Saved entries:
== Segment start ==

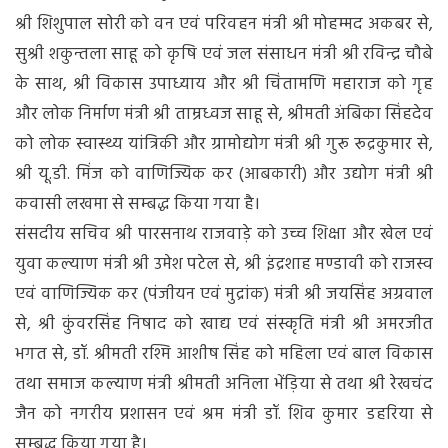
श्री शिशुपाल सोरी को वन एवं परिवहन मंत्री श्री मोहम्मद अकबर से,
सुश्री शकुन्तला साहू को कृषि एवं जल संसाधन मंत्री श्री रविन्द्र चौबे
के साथ, श्री विकास उपाध्याय और श्री चिंतामणि महाराज को गृह
और लोक निर्माण मंत्री श्री ताम्रध्वज साहू से, श्रीमती अंबिका सिंहदेव
को लोक स्वास्थ्य यांत्रिकी और ग्रामोद्योग मंत्री श्री गुरू रूद्रकुमार से,
श्री यू.डी. मिंज को वाणिज्यिक कर (आबकारी) और उद्योग मंत्री श्री
कवासी लखमा से सम्बद्ध किया गया है।
संसदीय सचिव श्री पारसनाथ राजवाड़े को उच्च शिक्षा और खेल एवं
युवा कल्याण मंत्री श्री उमेश पटेल से, श्री इंद्रशाह मण्डावी को राजस्व
एवं वाणिज्यिक कर (पंजीयन एवं मुद्रांक) मंत्री श्री जयसिंह अग्रवाल
से, श्री कुंवरसिंह निषाद को खाद्य एवं संस्कृति मंत्री श्री अमरजीत
भगत से, डॉ. श्रीमती रश्मि आशीष सिंह को महिला एवं बाल विकास
तथा समाज कल्याण मंत्री श्रीमती अनिला भेंड़िया से तथा श्री रेखचंद
जैन को नगरीय प्रशासन एवं श्रम मंत्री डॉ. शिव कुमार डहरिया से
सम्बद्ध किया गया है।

== Segment end ==

• ABOUT THIS TASK:
Write out exactly the lines above between the line with "को लोक स्वास्थ्य" and the line with "संसदीय सचिव श्री", inclusive, and nothing beyond them.

• RESULT OF THIS EXERCISE:
को लोक स्वास्थ्य यांत्रिकी और ग्रामोद्योग मंत्री श्री गुरू रूद्रकुमार से,
श्री यू.डी. मिंज को वाणिज्यिक कर (आबकारी) और उद्योग मंत्री श्री
कवासी लखमा से सम्बद्ध किया गया है।
संसदीय सचिव श्री पारसनाथ राजवाड़े को उच्च शिक्षा और खेल एवं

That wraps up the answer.